For anyone new to table mounter router work, be aware that running a router at high or full speed under no load conditions will quickly destroy the bearings in most routers.


----------



## MikeMa (Jul 27, 2006)

Interesting point. Many, if not most of us, have been running a router in a router table for many years without bearing failure. Since many router makers promote using their routers in tables, I would think this would be cause for concern for them as well for warranty issues.

I would be curious to see how you came to this conclusion.


----------



## Semipro (Mar 22, 2013)

Hi Art, it's great to meet you and have you as a member of our community, welcome!


----------



## RogerInColorado (Aug 29, 2013)

I'm curious as well, so I'm going to follow.


----------



## greenacres2 (Dec 23, 2011)

Driving my car will damage its bearings and suspension, especially with the potholes this winter has left in our streets. But i'm still going to drive it. 

I guess what i'm saying is that if i buy a tool to look at it and not use it for its intended purpose, i might as well not buy it and just go look at it in the store every now and then.

Now if it would only warm up enough to get back to using my tools instead of driving my car--i'd be a happy camper!!

earl


----------



## fire65 (Oct 29, 2008)

LOL, that is a great first post. I will put that in my trash bin. A router under no load will run until it burns up. Is this a joke? Some of us on a ROUTER FORUM have router tables. Look forward to seeing yours and all the great products you have done.


----------



## schmitt32linedrill (Apr 23, 2013)

Thanks for your reply.

I have to admit that all the router bearing failures I've experienced were before the days of dial in speed control. It always happened when there were extended no load periods between work pieces. I have had problems with bearings on Milwaukee, Porter cable, Bosch and Craftsman routers during my years in the cabinet business.


----------



## jw2170 (Jan 24, 2008)

Welcome to the forum, Art.

Thanks for filling in a profile..


----------



## Selwyn Senior (Jan 11, 2014)

*Bearing Burn Out*

Welcome to the forum Art. There is certainly a wealth of knowledge and experience here.

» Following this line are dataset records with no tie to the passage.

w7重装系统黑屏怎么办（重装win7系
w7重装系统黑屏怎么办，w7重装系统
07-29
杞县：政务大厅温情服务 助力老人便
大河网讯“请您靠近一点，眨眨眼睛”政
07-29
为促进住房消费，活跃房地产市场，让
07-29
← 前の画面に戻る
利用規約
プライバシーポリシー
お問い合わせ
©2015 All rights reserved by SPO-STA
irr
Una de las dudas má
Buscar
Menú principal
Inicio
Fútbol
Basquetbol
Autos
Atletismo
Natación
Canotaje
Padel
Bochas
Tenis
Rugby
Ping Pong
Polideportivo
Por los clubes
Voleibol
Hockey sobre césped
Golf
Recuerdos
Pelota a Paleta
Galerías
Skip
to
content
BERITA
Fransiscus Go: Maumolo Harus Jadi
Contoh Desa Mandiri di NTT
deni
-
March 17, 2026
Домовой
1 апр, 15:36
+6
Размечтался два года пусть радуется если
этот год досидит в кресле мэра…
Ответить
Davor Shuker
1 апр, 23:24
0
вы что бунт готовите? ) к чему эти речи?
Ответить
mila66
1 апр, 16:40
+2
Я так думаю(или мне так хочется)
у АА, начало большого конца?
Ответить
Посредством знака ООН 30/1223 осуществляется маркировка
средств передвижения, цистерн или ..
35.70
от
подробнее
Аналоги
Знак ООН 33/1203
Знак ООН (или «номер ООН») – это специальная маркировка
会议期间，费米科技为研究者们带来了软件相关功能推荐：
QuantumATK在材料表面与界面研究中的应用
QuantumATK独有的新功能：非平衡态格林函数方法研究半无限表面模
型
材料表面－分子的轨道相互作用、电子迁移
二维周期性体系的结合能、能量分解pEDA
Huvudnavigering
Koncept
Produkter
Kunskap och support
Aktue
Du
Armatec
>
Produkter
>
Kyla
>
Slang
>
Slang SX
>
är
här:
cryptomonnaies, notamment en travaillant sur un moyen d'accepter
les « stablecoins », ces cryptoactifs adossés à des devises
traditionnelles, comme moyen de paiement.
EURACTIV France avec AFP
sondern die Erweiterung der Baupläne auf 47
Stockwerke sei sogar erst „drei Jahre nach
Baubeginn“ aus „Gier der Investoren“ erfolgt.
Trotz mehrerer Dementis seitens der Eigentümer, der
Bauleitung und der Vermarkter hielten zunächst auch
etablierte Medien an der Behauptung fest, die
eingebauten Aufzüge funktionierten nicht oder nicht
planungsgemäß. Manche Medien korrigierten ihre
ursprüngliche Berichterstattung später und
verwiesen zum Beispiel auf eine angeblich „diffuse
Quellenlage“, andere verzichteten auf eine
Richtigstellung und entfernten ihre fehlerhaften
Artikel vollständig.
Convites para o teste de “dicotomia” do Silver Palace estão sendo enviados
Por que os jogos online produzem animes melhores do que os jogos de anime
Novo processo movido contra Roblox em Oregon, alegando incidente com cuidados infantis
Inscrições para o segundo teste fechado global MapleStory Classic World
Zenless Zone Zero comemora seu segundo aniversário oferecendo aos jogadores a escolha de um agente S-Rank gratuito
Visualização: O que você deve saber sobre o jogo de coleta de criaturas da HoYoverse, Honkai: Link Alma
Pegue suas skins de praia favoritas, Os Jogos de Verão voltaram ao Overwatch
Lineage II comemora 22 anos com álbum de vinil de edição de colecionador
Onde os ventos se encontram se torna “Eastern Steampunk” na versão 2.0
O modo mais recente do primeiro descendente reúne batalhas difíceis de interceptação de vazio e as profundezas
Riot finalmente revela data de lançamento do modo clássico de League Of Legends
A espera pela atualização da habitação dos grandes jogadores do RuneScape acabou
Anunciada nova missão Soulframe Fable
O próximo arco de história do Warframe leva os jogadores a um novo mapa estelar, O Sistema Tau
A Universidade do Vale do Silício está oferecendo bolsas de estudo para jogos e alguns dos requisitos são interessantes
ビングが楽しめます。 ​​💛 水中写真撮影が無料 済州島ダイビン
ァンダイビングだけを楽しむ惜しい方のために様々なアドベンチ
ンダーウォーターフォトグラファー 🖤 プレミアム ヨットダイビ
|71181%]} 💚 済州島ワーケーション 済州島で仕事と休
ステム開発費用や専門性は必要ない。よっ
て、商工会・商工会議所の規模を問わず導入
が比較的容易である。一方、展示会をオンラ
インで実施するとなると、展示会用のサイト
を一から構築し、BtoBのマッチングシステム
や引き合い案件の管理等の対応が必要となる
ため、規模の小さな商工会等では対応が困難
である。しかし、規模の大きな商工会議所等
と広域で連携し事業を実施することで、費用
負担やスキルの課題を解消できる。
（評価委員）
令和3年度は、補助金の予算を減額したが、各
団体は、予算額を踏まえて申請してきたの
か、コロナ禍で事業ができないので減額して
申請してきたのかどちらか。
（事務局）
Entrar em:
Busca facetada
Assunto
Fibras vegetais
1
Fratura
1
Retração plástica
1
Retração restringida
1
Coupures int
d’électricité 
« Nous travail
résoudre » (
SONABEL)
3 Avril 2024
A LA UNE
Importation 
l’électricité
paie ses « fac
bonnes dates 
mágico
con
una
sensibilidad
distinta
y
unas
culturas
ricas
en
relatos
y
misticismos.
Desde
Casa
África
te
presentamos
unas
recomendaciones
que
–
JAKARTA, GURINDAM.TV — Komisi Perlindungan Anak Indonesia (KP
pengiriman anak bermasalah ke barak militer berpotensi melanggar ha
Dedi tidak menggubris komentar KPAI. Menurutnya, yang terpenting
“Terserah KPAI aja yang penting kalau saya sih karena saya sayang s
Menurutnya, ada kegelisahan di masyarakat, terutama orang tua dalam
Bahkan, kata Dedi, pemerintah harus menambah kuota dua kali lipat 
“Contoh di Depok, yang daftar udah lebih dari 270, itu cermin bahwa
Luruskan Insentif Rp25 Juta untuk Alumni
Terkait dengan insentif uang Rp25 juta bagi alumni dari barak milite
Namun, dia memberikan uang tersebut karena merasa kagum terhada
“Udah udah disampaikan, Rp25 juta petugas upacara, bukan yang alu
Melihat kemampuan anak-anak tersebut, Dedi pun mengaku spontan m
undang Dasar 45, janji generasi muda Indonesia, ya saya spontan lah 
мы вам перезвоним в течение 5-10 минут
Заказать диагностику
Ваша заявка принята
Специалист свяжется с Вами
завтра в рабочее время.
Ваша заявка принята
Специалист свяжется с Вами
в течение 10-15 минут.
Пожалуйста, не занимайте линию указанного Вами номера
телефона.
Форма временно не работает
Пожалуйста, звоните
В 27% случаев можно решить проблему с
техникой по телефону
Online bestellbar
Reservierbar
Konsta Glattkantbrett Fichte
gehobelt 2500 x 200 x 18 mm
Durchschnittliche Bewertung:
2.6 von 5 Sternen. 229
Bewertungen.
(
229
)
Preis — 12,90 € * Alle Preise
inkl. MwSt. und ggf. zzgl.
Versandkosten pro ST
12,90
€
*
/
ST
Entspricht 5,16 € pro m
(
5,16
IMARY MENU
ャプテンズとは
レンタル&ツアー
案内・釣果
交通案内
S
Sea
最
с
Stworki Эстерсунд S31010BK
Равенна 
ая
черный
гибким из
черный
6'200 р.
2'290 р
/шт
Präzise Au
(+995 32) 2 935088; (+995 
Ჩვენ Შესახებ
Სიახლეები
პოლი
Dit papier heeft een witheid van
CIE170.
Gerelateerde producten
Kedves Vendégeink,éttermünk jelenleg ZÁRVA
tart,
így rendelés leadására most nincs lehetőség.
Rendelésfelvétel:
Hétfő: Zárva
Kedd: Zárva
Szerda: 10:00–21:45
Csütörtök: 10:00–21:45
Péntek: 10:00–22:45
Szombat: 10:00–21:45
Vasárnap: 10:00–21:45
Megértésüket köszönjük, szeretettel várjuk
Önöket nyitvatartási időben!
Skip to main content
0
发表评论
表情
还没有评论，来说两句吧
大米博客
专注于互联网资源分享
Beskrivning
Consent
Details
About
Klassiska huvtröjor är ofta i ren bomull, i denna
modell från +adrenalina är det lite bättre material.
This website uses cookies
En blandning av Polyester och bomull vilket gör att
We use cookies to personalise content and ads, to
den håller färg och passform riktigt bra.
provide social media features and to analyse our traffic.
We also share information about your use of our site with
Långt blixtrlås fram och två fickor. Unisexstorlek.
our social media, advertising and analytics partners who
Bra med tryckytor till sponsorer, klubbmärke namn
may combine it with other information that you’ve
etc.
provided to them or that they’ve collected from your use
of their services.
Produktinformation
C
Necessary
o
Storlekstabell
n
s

I too am curious about your post. My table mounted router has a soft start feature which reduces the shock on the unit during start up whereas my table saw with a hard start almost jumps when I turn it on. However, I start the router, it ramps up to full speed, I work with the piece, I turn it off. I really don't understand how this can cause bearing burn out. When I use my plunge router it follows the same process. The only thing I've noticed with my fixed router is that some sawdust can collect below the collet but I clean that when I change bits.


----------



## OPG3 (Jan 9, 2011)

*Are we on Candid Camera?*

I am also confused. If running a router under no-load conditions for extended periods of time ruins the bearings - why does a ROUTER TABLE play a factor? Unless there's some secret tapered bearing lubricant recipient how on earth would the router's bearing feel a difference? Down here in Georgia we experience this phenomenon called centrifugal force and it can wreak havoc on gravitationally-influenced objects!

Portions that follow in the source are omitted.